There are two other important aspects of Chisholm’s contributions that should be recognized and applauded according to Transplant Australia CEO, Chris Thomas.

“Firstly, as the Inaugural Chairman of the Advisory Council of the Organ & Tissue Authority when it was established in 2009. The then Prime Minister Kevin Rudd, introduced far-reaching reforms of Australia’s organ and tissue donation system and the prime minister needed a strong and persuasive leader to help introduce these reforms to give more Australians access to lifesaving transplants,” Thomas said on hearing of Chisholm’s death.

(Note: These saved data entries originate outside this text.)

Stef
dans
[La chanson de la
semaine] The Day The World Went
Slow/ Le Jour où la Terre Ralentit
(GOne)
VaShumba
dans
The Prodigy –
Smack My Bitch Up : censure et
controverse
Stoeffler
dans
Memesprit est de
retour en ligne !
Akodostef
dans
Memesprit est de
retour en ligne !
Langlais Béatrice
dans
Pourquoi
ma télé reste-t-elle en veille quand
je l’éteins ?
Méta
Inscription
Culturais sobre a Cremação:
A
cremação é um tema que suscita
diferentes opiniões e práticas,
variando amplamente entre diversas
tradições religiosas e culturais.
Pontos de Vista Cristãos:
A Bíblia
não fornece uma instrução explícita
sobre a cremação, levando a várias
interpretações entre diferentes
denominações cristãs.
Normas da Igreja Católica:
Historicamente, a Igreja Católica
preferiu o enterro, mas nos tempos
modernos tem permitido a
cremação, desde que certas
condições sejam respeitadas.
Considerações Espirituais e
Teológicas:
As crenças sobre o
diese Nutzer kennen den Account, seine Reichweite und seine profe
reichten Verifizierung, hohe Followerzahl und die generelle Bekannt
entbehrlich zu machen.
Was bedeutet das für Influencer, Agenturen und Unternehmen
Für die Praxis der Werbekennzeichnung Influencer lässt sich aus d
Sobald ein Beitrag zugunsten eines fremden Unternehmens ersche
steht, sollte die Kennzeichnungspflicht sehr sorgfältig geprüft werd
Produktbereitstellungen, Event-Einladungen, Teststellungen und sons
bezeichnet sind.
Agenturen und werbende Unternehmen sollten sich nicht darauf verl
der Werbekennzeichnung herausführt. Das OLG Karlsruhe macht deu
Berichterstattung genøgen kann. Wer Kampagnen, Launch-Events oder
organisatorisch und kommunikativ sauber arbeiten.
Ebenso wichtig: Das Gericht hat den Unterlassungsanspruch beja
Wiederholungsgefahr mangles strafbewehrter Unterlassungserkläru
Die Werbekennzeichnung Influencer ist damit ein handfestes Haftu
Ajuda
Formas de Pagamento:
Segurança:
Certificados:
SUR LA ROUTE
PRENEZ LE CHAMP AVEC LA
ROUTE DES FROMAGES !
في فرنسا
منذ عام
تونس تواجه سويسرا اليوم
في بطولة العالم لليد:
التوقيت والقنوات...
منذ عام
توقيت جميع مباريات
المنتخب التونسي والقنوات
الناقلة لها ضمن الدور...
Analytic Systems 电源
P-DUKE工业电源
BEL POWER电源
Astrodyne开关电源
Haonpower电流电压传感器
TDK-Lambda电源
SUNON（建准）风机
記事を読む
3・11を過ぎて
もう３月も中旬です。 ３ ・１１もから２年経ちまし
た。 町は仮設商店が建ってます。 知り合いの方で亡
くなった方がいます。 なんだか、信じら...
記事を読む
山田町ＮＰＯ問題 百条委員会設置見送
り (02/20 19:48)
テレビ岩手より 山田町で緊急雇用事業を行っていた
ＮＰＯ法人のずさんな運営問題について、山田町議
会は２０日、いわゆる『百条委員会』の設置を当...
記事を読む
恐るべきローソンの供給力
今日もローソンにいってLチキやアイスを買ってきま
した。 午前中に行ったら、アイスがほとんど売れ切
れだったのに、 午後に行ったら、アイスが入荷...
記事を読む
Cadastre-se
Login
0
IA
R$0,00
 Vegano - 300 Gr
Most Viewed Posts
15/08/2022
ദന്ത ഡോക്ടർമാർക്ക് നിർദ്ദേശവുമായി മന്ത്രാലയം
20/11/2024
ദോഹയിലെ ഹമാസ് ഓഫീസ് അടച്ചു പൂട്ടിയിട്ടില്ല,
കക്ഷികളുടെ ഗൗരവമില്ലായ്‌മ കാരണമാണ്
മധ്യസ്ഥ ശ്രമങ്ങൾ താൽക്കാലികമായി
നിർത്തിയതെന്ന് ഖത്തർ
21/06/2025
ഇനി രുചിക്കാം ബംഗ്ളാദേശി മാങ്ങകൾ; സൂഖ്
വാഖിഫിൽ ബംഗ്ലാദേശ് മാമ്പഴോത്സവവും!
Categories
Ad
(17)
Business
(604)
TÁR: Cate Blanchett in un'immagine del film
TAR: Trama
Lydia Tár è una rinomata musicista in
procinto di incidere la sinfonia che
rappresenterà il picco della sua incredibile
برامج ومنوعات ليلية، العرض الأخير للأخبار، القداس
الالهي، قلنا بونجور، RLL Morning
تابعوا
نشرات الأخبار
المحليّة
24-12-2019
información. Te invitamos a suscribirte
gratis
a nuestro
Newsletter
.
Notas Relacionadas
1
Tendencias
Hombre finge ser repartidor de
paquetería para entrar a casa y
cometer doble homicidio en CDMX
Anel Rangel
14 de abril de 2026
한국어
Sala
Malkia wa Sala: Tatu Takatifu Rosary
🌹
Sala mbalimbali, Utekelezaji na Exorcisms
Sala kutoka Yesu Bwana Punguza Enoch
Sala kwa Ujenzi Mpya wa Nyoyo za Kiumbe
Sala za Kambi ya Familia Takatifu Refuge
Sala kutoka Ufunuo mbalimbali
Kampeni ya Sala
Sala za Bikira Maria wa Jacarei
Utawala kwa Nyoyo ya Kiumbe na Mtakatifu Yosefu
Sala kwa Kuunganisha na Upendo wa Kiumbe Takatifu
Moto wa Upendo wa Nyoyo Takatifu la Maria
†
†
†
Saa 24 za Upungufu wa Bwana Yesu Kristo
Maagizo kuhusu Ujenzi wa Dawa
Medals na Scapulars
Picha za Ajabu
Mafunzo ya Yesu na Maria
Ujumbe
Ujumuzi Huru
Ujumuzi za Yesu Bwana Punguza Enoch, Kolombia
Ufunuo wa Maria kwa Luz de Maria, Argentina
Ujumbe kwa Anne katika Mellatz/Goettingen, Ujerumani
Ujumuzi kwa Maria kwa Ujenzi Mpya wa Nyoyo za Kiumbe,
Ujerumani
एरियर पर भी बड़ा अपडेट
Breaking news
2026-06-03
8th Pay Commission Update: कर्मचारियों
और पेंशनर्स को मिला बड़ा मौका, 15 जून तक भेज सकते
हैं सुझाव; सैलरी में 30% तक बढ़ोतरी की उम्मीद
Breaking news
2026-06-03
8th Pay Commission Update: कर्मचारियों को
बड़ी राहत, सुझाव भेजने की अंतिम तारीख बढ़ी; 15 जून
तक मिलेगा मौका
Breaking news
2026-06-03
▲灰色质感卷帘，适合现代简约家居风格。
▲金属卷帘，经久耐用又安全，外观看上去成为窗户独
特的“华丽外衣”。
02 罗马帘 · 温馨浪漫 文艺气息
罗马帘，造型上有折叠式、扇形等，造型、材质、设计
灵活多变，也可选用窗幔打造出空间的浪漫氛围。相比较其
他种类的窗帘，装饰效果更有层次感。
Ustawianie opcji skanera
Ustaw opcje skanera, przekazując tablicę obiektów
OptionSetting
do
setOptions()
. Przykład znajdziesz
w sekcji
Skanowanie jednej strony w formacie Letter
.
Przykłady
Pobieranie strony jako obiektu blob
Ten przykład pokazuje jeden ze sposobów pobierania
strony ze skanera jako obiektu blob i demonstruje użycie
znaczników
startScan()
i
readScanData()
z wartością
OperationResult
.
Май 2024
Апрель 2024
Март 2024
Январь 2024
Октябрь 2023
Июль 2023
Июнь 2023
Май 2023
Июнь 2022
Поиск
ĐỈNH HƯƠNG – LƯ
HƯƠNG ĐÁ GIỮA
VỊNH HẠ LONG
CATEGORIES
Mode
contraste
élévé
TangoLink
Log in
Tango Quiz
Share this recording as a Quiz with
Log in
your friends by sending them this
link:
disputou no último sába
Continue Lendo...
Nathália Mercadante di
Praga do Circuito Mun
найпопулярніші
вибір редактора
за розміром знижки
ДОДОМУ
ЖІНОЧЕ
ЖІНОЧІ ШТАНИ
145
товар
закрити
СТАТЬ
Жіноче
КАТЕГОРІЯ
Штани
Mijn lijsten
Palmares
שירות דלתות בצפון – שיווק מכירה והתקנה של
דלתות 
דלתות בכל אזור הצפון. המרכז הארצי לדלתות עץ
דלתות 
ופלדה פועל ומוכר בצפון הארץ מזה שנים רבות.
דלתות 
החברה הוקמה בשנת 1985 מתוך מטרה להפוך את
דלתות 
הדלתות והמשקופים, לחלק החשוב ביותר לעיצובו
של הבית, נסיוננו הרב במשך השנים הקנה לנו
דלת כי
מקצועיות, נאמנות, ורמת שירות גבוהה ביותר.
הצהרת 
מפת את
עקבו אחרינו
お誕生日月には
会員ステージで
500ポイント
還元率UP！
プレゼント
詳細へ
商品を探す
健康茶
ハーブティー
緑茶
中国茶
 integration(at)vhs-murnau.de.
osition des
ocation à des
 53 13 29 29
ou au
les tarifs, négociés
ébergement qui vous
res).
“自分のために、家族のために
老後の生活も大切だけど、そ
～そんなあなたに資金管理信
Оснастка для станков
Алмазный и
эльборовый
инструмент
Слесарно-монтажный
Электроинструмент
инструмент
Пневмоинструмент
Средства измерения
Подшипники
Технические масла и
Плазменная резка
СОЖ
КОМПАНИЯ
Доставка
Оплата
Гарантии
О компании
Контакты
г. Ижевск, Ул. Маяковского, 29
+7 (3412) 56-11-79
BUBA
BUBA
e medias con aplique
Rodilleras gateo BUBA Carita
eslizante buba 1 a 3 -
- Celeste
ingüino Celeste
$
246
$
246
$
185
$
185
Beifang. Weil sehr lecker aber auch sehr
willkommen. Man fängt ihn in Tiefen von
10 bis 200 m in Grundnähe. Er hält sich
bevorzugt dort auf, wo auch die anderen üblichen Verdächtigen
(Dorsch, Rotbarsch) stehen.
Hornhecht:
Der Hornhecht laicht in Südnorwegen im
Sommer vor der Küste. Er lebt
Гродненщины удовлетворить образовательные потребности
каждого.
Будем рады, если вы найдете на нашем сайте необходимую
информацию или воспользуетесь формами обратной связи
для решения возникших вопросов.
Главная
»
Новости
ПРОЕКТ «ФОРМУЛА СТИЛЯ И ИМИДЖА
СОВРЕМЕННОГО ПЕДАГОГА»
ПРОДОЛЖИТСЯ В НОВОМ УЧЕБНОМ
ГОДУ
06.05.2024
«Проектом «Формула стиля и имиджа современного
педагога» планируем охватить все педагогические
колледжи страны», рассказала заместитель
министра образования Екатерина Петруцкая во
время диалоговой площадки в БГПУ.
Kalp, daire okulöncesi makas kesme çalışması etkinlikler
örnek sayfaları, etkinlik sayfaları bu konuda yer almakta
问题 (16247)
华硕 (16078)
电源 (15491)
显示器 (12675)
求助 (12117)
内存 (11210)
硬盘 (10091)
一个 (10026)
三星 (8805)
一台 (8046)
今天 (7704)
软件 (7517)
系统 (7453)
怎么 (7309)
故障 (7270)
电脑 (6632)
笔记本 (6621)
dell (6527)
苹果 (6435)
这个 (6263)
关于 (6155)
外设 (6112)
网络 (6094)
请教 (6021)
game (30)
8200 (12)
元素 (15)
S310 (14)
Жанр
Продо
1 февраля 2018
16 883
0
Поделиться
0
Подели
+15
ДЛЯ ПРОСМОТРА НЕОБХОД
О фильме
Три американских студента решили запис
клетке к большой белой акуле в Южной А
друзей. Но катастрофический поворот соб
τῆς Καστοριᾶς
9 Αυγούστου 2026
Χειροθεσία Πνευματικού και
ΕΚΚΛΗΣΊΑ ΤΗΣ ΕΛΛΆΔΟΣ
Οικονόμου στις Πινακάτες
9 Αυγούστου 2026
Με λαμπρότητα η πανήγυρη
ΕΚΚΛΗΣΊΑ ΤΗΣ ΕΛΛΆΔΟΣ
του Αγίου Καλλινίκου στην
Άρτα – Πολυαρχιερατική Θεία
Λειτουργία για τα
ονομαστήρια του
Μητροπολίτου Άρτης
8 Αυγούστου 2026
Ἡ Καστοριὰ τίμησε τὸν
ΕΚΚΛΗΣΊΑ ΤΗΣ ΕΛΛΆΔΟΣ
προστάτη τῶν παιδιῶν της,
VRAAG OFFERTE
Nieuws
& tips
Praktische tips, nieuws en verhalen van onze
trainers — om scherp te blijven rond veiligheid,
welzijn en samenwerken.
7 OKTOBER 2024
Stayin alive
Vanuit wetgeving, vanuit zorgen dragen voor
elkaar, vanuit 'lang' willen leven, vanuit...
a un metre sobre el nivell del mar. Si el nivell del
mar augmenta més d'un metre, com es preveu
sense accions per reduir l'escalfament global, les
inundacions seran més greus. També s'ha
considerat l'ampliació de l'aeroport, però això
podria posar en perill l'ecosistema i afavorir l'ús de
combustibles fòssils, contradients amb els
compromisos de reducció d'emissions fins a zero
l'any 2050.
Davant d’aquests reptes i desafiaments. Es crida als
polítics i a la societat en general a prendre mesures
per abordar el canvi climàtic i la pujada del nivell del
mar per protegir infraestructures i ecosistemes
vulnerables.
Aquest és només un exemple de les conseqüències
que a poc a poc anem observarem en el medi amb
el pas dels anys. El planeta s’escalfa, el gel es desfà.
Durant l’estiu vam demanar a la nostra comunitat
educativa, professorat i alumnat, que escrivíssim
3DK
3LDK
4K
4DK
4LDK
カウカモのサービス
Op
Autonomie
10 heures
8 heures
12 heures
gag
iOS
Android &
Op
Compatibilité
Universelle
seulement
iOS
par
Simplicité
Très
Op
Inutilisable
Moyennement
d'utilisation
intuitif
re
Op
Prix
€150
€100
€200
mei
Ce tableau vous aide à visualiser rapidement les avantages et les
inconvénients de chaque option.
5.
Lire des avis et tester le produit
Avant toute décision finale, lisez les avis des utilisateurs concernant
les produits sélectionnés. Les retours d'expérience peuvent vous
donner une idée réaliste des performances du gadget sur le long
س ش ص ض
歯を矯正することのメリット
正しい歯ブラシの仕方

“Mr Chisholm was ideally suited, even if over-qualified, however he had experienced first hand the power of a life-saving transplant and he was committed to giving other Australians that opportunity. His role here revealed the compassionate and generous side of Mr Chisholm – a side totally opposite to his reputation in the media as Kerry Packer’s right-hand man.”

“The other aspect of his life that should be remembered,” Thomas said, “was his inspiration to establish the David Hookes Foundation. This Foundation was established after David, an Australian cricket great, became an organ donor following his death in 2004.”

“Sam worked closely with David’s wife, Robyn, radio personality Alan Jones, advertising executive John Singleton, and Mr Chisholm’s own wife, Sue, to establish the Foundation. It led to a significant increase in the number of Australians joining the Australian Organ Donor Register. Mr Chisholm played an important role in this,” he said.

Chisholm’s funeral is scheduled to take place on Friday 20 July 2018 at St Swithun’s Church, at Telegraph Road, in the Sydney suburb of Pymble at 11:00am.